- Born: James A. Farrow October 18, 1972 (age 53) Marin County, California, U.S.
- Occupations: Screenwriter; actor;
- Years active: 2000–present
- Spouse: Jennifer Sunderland ​(m. 2008)​
- Children: 2

= Jake Farrow =

American television writer and actor

James A. "Jake" Farrow (born October 18, 1972) is an American television writer and retired actor. He wrote for Fox's Arrested Development and two shows on The WB: Off Centre and What I Like About You. He later worked as a writer and producer on several Nickelodeon shows, including Drake & Josh, iCarly, Victorious, Sam & Cat, Henry Danger, Game Shakers, The Adventures of Kid Danger, and Danger Force. As an actor, Farrow is known for the role of Gavin Mitchell on Drake & Josh and for voicing Rex Powers, Robbie Shapiro's ventriloquist dummy character on Victorious.

==Early life==
Farrow was born in Marin County, California to Janet (née Strell), a high school history teacher and Michael R. Farrow (1947–2020), an air force pilot. He had an older sister, Melissa "Missy" Klute (née Farrow; 1970–2015).

==Career==

===Acting===
From 2004 to 2007, Farrow played the recurring character of Gavin, a strange employee at "The Premiere", in the Nickelodeon series Drake & Josh. Gavin usually played a small part in the episodes of the show, being given relatively humorous lines and embarrassing Drake and Josh. He also appeared in Merry Christmas, Drake & Josh. Farrow reprised the role of Gavin for the iCarly episode "iStart a Fan War".

===Writing===
Since 2004, Farrow has worked closely with Drake & Josh creator Dan Schneider, and served as a writer for an episode of Drake & Josh. Prior to this, Farrow also wrote the story for an episode of the sitcom What I Like About You (which Schneider co-created with former Friends writer Wil Calhoun) entitled "The Party" from the show's first season.
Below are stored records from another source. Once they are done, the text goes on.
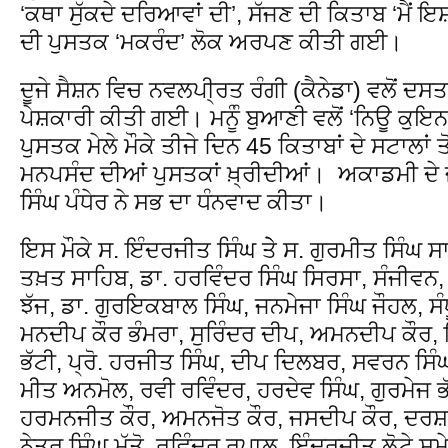
‘ਕਥਾ ਸੁੱਕਦੇ ਦਰਿਆਵਾਂ ਦੀ’, ਸੱਜਣ ਦੀ ਕਿਤਾਬ ‘ਮੈਂ 
ਦੀ ਪੁਸਤਕ ‘ਮਕਰੰਦ’ ਲੋਕ ਅਰਪਣ ਕੀਤੀ ਗਈ।
ਦੂਜੇ ਸੈਸ਼ਨ ਵਿਚ ਨਵਲਪੀ੍ਰਤ ਰੰਗੀ (ਕੈਨੇਡਾ) ਵਲੋਂ ਦਸਤ
ਪੇਸ਼ਕਾਰੀ ਕੀਤੀ ਗਈ। ਮਨੂੰੰ ਬੁਆਣੀ ਵਲੋਂ ‘ਨਿਊ ਕ
ਪੁਸਤਕ ਮੇਲੇ ਮੌਕੇ ਤੀਜੇ ਦਿਨ 45 ਕਿਤਾਬਾਂ ਦੇ ਸਟਾਲਾਂ 
ਮਨਪਸੰਦ ਦੀਆਂ ਪੁਸਤਕਾਂ ਖ਼੍ਰੀਦੀਆਂ। ਅਕਾਡਮੀ ਦੇ
ਸਿੰਘ ਪੰਧੇਰ ਨੇ ਸਭ ਦਾ ਧੰਨਵਾਦ ਕੀਤਾ।
ਇਸ ਮੌਕੇ ਸ. ਇੰਦਰਜੀਤ ਸਿੰਘ ਤੇੇ ਸ. ਗੁਰਮੀਤ ਸਿੰ
ਤਖ਼ਤ ਸਾਹਿਬ, ਡਾ. ਹਰਵਿੰਦਰ ਸਿੰਘ ਸਿਰਸਾ, ਸੰਜੀਵਨ,
ਝੱਜ, ਡਾ. ਗੁਰਇਕਬਾਲ ਸਿੰਘ, ਜਨਮੇਜਾ ਸਿੰਘ ਜੌਹਲ, 
ਮਨਦੀਪ ਕੌਰ ਭੰਮਰਾ, ਸੁਰਿੰਦਰ ਦੀਪ, ਅਮਨਦੀਪ ਕੌਰ,
ਭੱਟੀ, ਪ੍ਰੋ. ਹਰਜੀਤ ਸਿੰਘ, ਦੀਪ ਦਿਲਬਰ, ਸਵਰਨ ਸਿੰ
ਮੀਤ ਅਨਮੋਲ, ਰਵੀ ਰਵਿੰਦਰ, ਹਰਦੇਵ ਸਿੰਘ, ਗੁਰਮੇਜ ਭ
ਹਰਮਨਜੀਤ ਕੌਰ, ਅਮਨਜੋਤ ਕੌਰ, ਜਸਦੀਪ ਕੌਰ, ਦਰਸ਼ਨ
ਨੇਤਰ ਸਿੰਘ ਮੁੱਤੋ, ਰਵਿੰਦਰ ਰੂਪਾਲ, ਇੰਦਰਜੀਤ ਲੋਟੇ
After Drake & Josh, Farrow worked as a writer and producer on two other Nickelodeon series created by Schneider, iCarly, and Victorious. On Victorious he also voiced the puppet character Rex Powers. Farrow then worked as a writer and producer for the Nickelodeon series Henry Danger, where he has also appeared in three episodes as the voice of Invisible Brad. Farrow has produced and co-written several episodes of the Nickelodeon series Game Shakers. Farrow is also an executive producer and a writer on the Nickelodeon series Danger Force.

Farrow was a credited writer for the Emmy Award-winning television series Arrested Development.

==Filmography==

===As an actor===

| Year | Title | Role | Notes |
| 2004–2007 | Drake & Josh | Gavin | 8 episodes |
| 2008–2011 | iCarly | Comedy Writer | Episode: "iCarly Saves TV" |
| Gavin | Episode: "iStart a Fan War" |
| Rex Powers/Christopher Cane (voice) | Crossover: "iParty with Victorious" and "iBloop2: Electric Bloopaloo" |
| 2010–2013 | Victorious | 48 episodes, uncredited role |
| 2015 | Game Shakers | Cameo; episode: "Tiny Pickles" |
| 2015–2019 | Henry Danger | Brad Belcher (voice) | Episodes: "Invisible Brad", "Grave Danger", "Visible Brad" |

===As a writer===
- Jesse (2000)
- Off Centre (2002)
- What I Like About You (2003)
- Drake & Josh (2005)
- Arrested Development (2005)
- iCarly (2007–2012) (also as a producer)
- Victorious (2010–2012) (also as a producer)
- Sam & Cat (2013–2014) (also as a co-executive producer)
- Henry Danger (2014–2015, 2018–2020) (also as a co-executive producer and executive producer)
- The Adventures of Kid Danger (2018)
- Game Shakers (2015–2019) (also as an executive producer)
- Danger Force (2020–2024) (also as an executive producer)
- Henry Danger: The Movie (2025) (also as an executive producer)
- Hollywood Arts (2026) (also the showrunner and executive producer)

==Personal life==
In 2008, he married his wife Jennifer Sunderland. They live in Los Angeles, California with their two sons.

On August 9, 2015, Farrow's older sister Melissa died of Glioblastoma.